§ How to complete this task: Reproduce all records exactly.

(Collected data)
┏━━
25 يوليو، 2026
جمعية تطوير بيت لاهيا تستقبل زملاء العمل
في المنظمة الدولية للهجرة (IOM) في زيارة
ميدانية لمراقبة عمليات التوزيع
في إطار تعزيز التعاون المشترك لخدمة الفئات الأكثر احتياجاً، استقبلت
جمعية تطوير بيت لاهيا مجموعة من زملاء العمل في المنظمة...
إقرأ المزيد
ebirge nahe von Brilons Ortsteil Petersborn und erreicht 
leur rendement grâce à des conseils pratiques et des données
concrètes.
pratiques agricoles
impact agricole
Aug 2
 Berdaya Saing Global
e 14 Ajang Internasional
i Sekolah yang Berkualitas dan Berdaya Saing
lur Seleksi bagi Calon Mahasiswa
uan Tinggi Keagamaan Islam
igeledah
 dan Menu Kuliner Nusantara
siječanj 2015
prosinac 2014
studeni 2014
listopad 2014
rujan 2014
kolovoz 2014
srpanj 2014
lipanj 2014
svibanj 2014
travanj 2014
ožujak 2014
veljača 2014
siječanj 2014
┗━━
§ Problem solution:
25 يوليو، 2026
جمعية تطوير بيت لاهيا تستقبل زملاء العمل
في المنظمة الدولية للهجرة (IOM) في زيارة
ميدانية لمراقبة عمليات التوزيع
في إطار تعزيز التعاون المشترك لخدمة الفئات الأكثر احتياجاً، استقبلت
جمعية تطوير بيت لاهيا مجموعة من زملاء العمل في المنظمة...
إقرأ المزيد
ebirge nahe von Brilons Ortsteil Petersborn und erreicht 
leur rendement grâce à des conseils pratiques et des données
concrètes.
pratiques agricoles
impact agricole
Aug 2
 Berdaya Saing Global
e 14 Ajang Internasional
i Sekolah yang Berkualitas dan Berdaya Saing
lur Seleksi bagi Calon Mahasiswa
uan Tinggi Keagamaan Islam
igeledah
 dan Menu Kuliner Nusantara
siječanj 2015
prosinac 2014
studeni 2014
listopad 2014
rujan 2014
kolovoz 2014
srpanj 2014
lipanj 2014
svibanj 2014
travanj 2014
ožujak 2014
veljača 2014
siječanj 2014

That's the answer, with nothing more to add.